▶ **Information given**

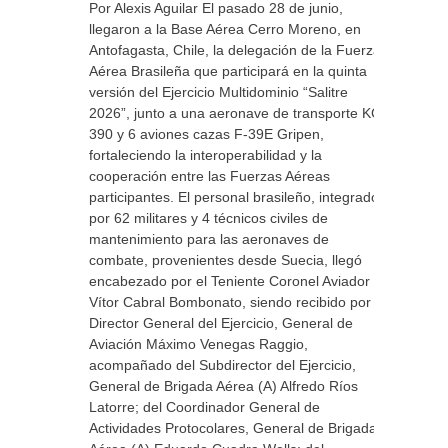
Por Alexis Aguilar El pasado 28 de junio,
llegaron a la Base Aérea Cerro Moreno, en
Antofagasta, Chile, la delegación de la Fuerza
Aérea Brasileña que participará en la quinta
versión del Ejercicio Multidominio “Salitre
2026”, junto a una aeronave de transporte KC-
390 y 6 aviones cazas F-39E Gripen,
fortaleciendo la interoperabilidad y la
cooperación entre las Fuerzas Aéreas
participantes. El personal brasileño, integrado
por 62 militares y 4 técnicos civiles de
mantenimiento para las aeronaves de
combate, provenientes desde Suecia, llegó
encabezado por el Teniente Coronel Aviador
Vítor Cabral Bombonato, siendo recibido por el
Director General del Ejercicio, General de
Aviación Máximo Venegas Raggio,
acompañado del Subdirector del Ejercicio,
General de Brigada Aérea (A) Alfredo Ríos
Latorre; del Coordinador General de
Actividades Protocolares, General de Brigada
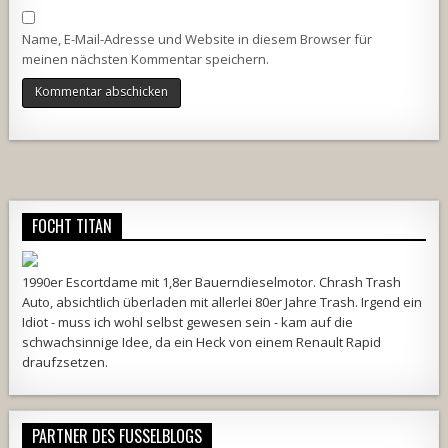
Name, E-Mail-Adresse und Website in diesem Browser für
meinen nächsten Kommentar speichern.
Alternative:
FOCHT TITAN
1990er Escortdame mit 1,8er Bauerndieselmotor. Chrash Trash
Auto, absichtlich überladen mit allerlei 80er Jahre Trash. Irgend ein
Idiot - muss ich wohl selbst gewesen sein - kam auf die
schwachsinnige Idee, da ein Heck von einem Renault Rapid
draufzsetzen.
PARTNER DES FUSSELBLOGS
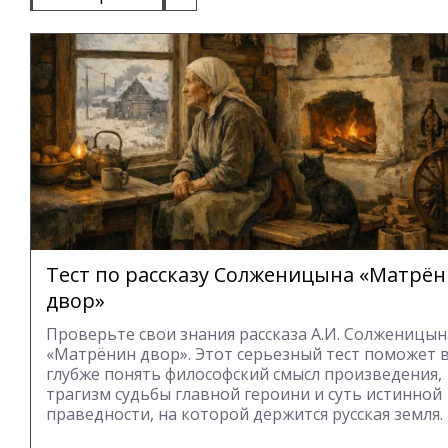
Тест по рассказу Солженицына «Матрё
двор»
Проверьте свои знания рассказа А.И. Солженицын
«Матрёнин двор». Этот серьезный тест поможет 
глубже понять философский смысл произведения,
трагизм судьбы главной героини и суть истинной
праведности, на которой держится русская земля.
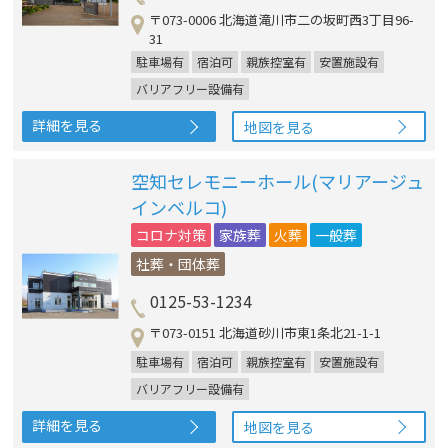
〒073-0006 北海道滝川市二の坂町西3丁目96-
31
駐車場有
宿泊可
親族控室有
安置施設有
バリアフリー設備有
詳細を見る
地図を見る
空知セレモニーホール(マリアージュ
インベルコ)
コロナ対策
家族葬
火葬
一般葬
社葬・団体葬
0125-53-1234
〒073-0151 北海道砂川市東1条北21-1-1
駐車場有
宿泊可
親族控室有
安置施設有
バリアフリー設備有
詳細を見る
地図を見る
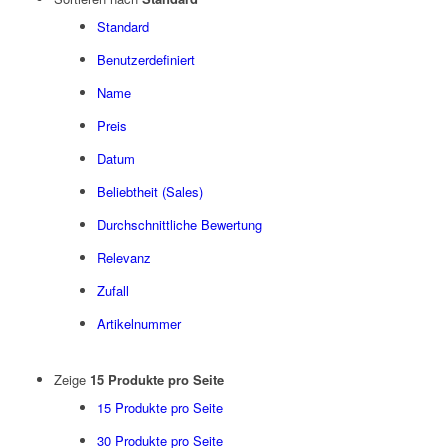
Standard
Benutzerdefiniert
Name
Preis
Datum
Beliebtheit (Sales)
Durchschnittliche Bewertung
Relevanz
Zufall
Artikelnummer
Zeige
15 Produkte pro Seite
15 Produkte pro Seite
30 Produkte pro Seite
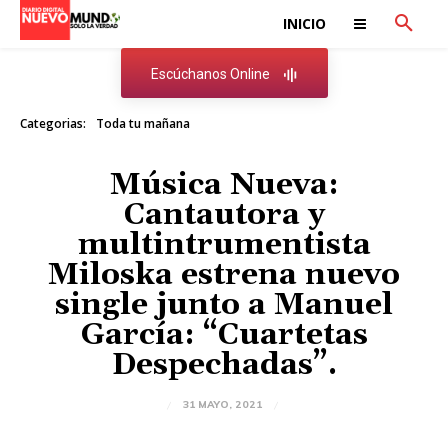
INICIO
Escúchanos Online
Categorias:
Toda tu mañana
Música Nueva:
Cantautora y
multintrumentista
Miloska estrena nuevo
single junto a Manuel
García: “Cuartetas
Despechadas”.
31 MAYO, 2021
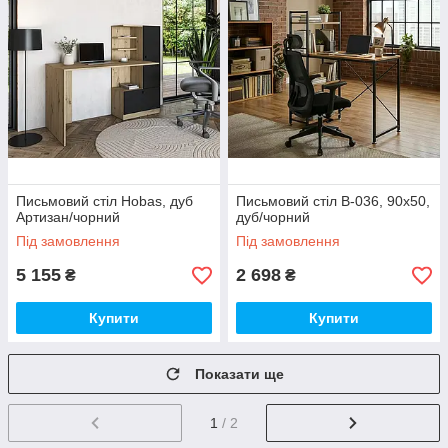
Письмовий стіл Hobas, дуб
Письмовий стіл B-036, 90x50,
Артизан/чорний
дуб/чорний
Під замовлення
Під замовлення
5 155
2 698
₴
₴
Купити
Купити
Показати ще
1
/ 2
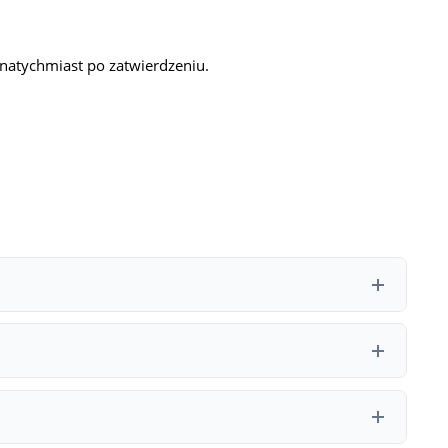
natychmiast po zatwierdzeniu.
że być niższa.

▶ **Task prompt**
From the first line of the entries above down to the line holding "fortaleciendo la interoperabilidad y la", quote each line exactly and nothing else, skipping pictures.

▶ **Response for this exercise**
Por Alexis Aguilar El pasado 28 de junio,
llegaron a la Base Aérea Cerro Moreno, en
Antofagasta, Chile, la delegación de la Fuerza
Aérea Brasileña que participará en la quinta
versión del Ejercicio Multidominio “Salitre
2026”, junto a una aeronave de transporte KC-
390 y 6 aviones cazas F-39E Gripen,
fortaleciendo la interoperabilidad y la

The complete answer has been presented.